Они с Аллой ночевали в креслах, приставленных вплотную к ее кровати. Алла вдруг задремала, закинув беспомощно голову, и захрапела. Медсестра, менявшая Любочке капельницу, посмотрела на нее испуганно, подложила ей под голову подушку. И Алла проснулась с неловкой гримасой.
Любочка не спала уже вторые сутки. Пальцы ее отекли так, что она не могла пошевелить ими. Глаза были плотно закрыты.

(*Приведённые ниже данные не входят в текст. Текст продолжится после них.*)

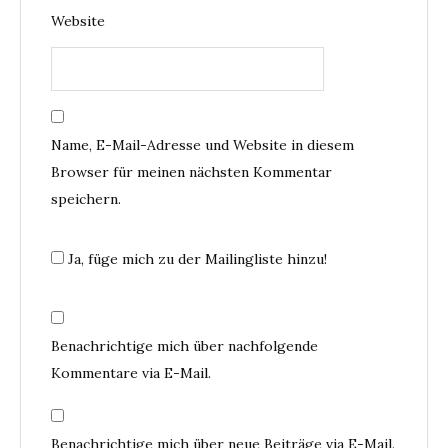
Website
Name, E-Mail-Adresse und Website in diesem
Browser für meinen nächsten Kommentar
speichern.
Ja, füge mich zu der Mailingliste hinzu!
Benachrichtige mich über nachfolgende
Kommentare via E-Mail.
Benachrichtige mich über neue Beiträge via E-Mail.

Алла, растрепанная, с черно-сиреневыми разводами туши на щеках, вцеплялась в него длинными ногтями с остатками лака:
— Гляди! Она спит! Она спит! Не будите!
Он смотрел на Аллу и не видел ее, потом переводил взгляд на медленно сочащуюся из капельницы жидкость, потом на прозрачную шею, на открытые сухие губы под кислородной маской. Веснушки ее стали ярче, как будто бы солнце, которого не было вовсе и больше не будет нигде — ни в воде, ни на суше, — оставило ей свой лукавый подарок. Все звуки вокруг раздражали его, все звуки мешали ему ее слышать: вдох, выдох, еще один вдох, еще выдох…
Кажется, он потерял сознание, когда началось это. Она заметалась, сбивая подушки. Ведь все это время он видел прекрасно, и вдруг стало как-то ужасно темно. В темноте он услышал голос Любочки, радостный и одновременно умоляющий, которым она, когда ей было восемь, просила купить на базаре щеночка.
Она не могла говорить таким голосом, она ведь хрипела под маской, сбивая подушки! Конечно, она не могла. Но он слышал:
— Пусти меня, папа! Пусти! Отпусти!
Он понял, что Люба уходит и хочет уйти и что он не пускает. Руки его тихо лежали на коленях, они никого не держали, и все-таки он ее не отпускал. Все в нем, начиная от сердца, которое билось у горла, кончая слюною, которую он попытался сглотнуть, — все в нем не пускало ее, все дрожало.
Он знал, что он борется с кем-то, кому он не равен, и знал, что придется отдать, уступить, но эта любовь к ней сейчас, напоследок, достигла такой остроты, что все лишнее время, прожитое ею, — те тридцать секунд или, может быть, сорок, — оно не входило в расчет поначалу.
Он вымолил их, и его пожалели.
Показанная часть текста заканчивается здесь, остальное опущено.